Both the Trump and Clinton teams have their get-out-the-vote operations in full swing headed into the final weekend before Tuesday’s election. The effort includes a stream of top surrogates visiting Michigan to whip up support from their respective party bases.
U.S. Sen. Bernie Sanders of Vermont, the self-declared democratic socialist, will be back in Michigan on Wednesday to stump for Clinton in Kalamazoo and Traverse City.
“For the Clinton campaign to send surrogates is to make sure to not take anything for granted and close big here,” Edelson said.
Top surrogates plan visits
Trump’s daughter Ivanka and oldest son, Donald Jr., are fanning out Wednesday in Michigan.
Donald Trump Jr. has campaign rallies planned for Michigan State University and Grand Valley State University. The Trump Jr. rally at MSU begins at 12:30 p.m., and his appearance at GVSU begins at 3:30 p.m., according to the Trump campaign.
Ivanka Trump will be in Oakland County attending a roundtable discussion with women business leaders and host a community forum at the Detroit Marriott Troy on Big Beaver Road. The community forum begins at 7 p.m. and is open to the public.
In Warren, Donald Trump claimed the race here is “even,” even as a Real Clear Politics average of recent statewide public polls in Michigan showed Clinton with a 6-percentage-point edge over the New York real estate mogul.
Republican vice presidential candidate Mike Pence is expected to campaign Thursday in Michigan, though details of the visit were not available Tuesday evening.
The Clinton campaign is not taking Michigan for granted, especially after Sanders upset her in the Michigan primary.
“We’ve been campaigning hard in Michigan, we’re continuing to play hard and now that it’s the final week it’s time to invest these resources that we have and Michigan is the place to do it,” Neuman said.
Abortion rights battle arises
The sudden shift to Michigan in Trump’s strategy comes as the powerful anti-abortion group Right to Life of Michigan has been spurred into action.
Right to Life of Michigan’s political “victory fund” on Monday reported pumping $35,278 into mailers supporting the Republican nominee and opposing Clinton.
Planned Parenthood Advocates of Michigan, a group that seeks to promote access to safe and legal abortion, reported spending $13,692 on pro-Clinton canvassing in mid-October.
“If Hillary Clinton is elected president, her appointments will affect the Supreme Court beyond the year 2040,” Right to Life of Michigan legislative director Ed Rivet said Monday at a Trump rally near Grand Rapids. “And make no mistake, her intention is to stack the court with liberal activist judges.”

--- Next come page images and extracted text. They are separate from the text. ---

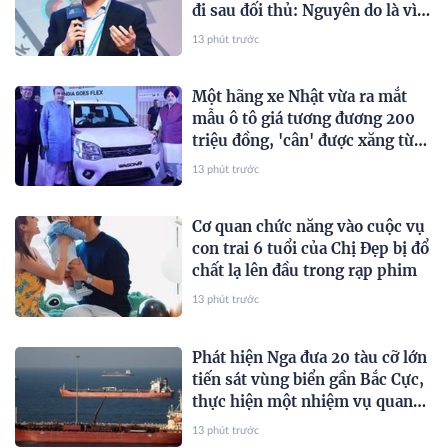
đi sau đối thủ: Nguyên do là vì
ứng dụng này
13 phút trước
Một hãng xe Nhật vừa ra mắt
mẫu ô tô giá tương đương 200
triệu đồng, 'cân' được xăng từ
E20 đến E100
13 phút trước
Cơ quan chức năng vào cuộc vụ
con trai 6 tuổi của Chị Đẹp bị đổ
chất lạ lên đầu trong rạp phim
13 phút trước
Phát hiện Nga đưa 20 tàu cỡ lớn
tiến sát vùng biển gần Bắc Cực,
thực hiện một nhiệm vụ quan
trọng
13 phút trước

Rivet noted Michigan’s laws reinforcing a ban on taxpayer-funded abortion and requiring teens to have parental consent for abortion, suggesting Clinton would seek to strike them down.
“Everything is at stake in this election, and only one candidate has an unwavering position for life, for religious liberty and for our fundamental rights,” he said.
Trump has wavered on abortion rights over the years. In a 1999 interview on NBC’s “Meet the Press,” the New York businessman said he was “very pro-choice” but hated the concept of abortion.
As a candidate this cycle, he’s called himself “pro-life” and “totally against” abortion. In his third and final debate with Clinton, Trump predicted if he got to appoint two or three justices, the Supreme Court would inevitably overturn Roe v. Wade, the landmark 1973 decision guaranteeing a woman’s right to have an abortion.
Clinton has said she strongly supports Roe v. Wade.
Cecile Richards, president of the Planned Parenthood Federation of America, campaigned for Clinton in Michigan after the debate, helping kick off canvassing events in Ann Arbor, Pontiac, Mount Clemens, Lansing, Grand Rapids and Kalamazoo.